Decision report filters are custom classes (Java or C#) that are authored by a software engineer to filter a decision report using "silent" and "invisible". They are useful when the out-of-the-box decision report options in Oracle Policy Modeling ("silent if true", "silent if uncertain" and so on) are insufficient.

For example considering the following rule determines eligibility for two separate benefits and allows a user-choice as to which benefit is being assessed:

 

the applicant is eligible if

    both

        the applicant is applying for benefit A and
        the applicant meets the criteria for benefit A

    or

        both the applicant is applying for benefit B and
        the applicant meets the criteria for benefit B

 

With this rule, if the applicant does not meet the criteria for either benefit, then both sets of criteria are considered relevant and included in a decision report, regardless of which benefit the applicant was actually applying for. This is correct logically (both are false values that led to a false conclusion) but probably confusing to an end-user who expects to see only the criteria for the benefit they have chosen to apply for.

With a decision report filter, the criteria for each benefit can be hidden conditionally, based on the selected benefit.

The DecisionReportFilter interface

This interface consists of two methods: getAttributeFilter and getRelationshipFilter which are used to add additional silent and invisible flags to a particular attribute or relationship in a decision report. When generating a decision report, the engine will invoke one of these methods for every attribute instance or relationship instance that appears in the decision report. The return value (an object of type DecisionReportFilterResult) determines what additional flags will be applied. The most common options will be DecisionReportFilterResult.SILENT_INVISIBLE and DecisionReportFilterResult.UNFILTERED.

 

Note that if the engine has already decided to make the attribute/relationship silent or invisible (because they are flagged as such in Oracle Policy Modeling), then the decision report filter cannot remove that property. For example a return value of DecisionReportFilterResult.SILENT will make the decision report entry 'silent' but will not affect its 'invisible' status.

Installing a DecisionReportFilter

DecisionReportFilter objects are attached to a Session object in the determinations engine with the Session.setDecisionReportFilter method, and will then apply to every decision report requested from that session.
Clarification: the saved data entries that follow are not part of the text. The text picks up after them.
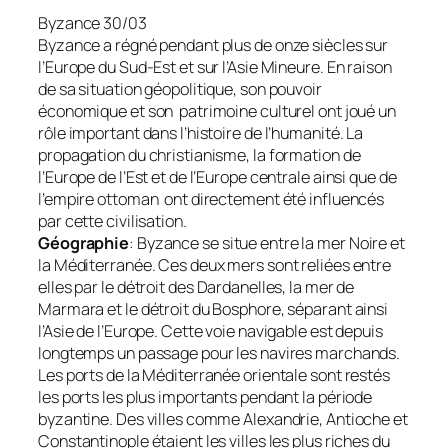
Byzance 30/03
Byzance a régné pendant plus de onze siècles sur
l’Europe du Sud-Est et sur l’Asie Mineure. En raison
de sa situation géopolitique, son pouvoir
économique et son patrimoine culturel ont joué un
rôle important dans l’histoire de l’humanité. La
propagation du christianisme, la formation de
l’Europe de l’Est et de l’Europe centrale ainsi que de
l’empire ottoman ont directement été influencés
par cette civilisation.
Géographie
: Byzance se situe entre la mer Noire et
la Méditerranée. Ces deux mers sont reliées entre
elles par le détroit des Dardanelles, la mer de
Marmara et le détroit du Bosphore, séparant ainsi
l’Asie de l’Europe. Cette voie navigable est depuis
longtemps un passage pour les navires marchands.
Les ports de la Méditerranée orientale sont restés
les ports les plus importants pendant la période
byzantine. Des villes comme Alexandrie, Antioche et
Constantinople étaient les villes les plus riches du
Every session can share the same DecisionReportFilter object if necessary, which is recommended, to ensure efficiency and consistency of behaviour. It is recommended that a decision report filter have no mutable state after being initialised, as multiple sessions could invoke the listener at the same time. At the very least, the object must be thread-safe.

A RulebaseListener (see the topic Rulebase Listeners) is the simplest way to ensure the DecisionReportFilter is automatically set after the session is created, and also provides a place to do one-time initialization of the filter when the rulebase is first loaded.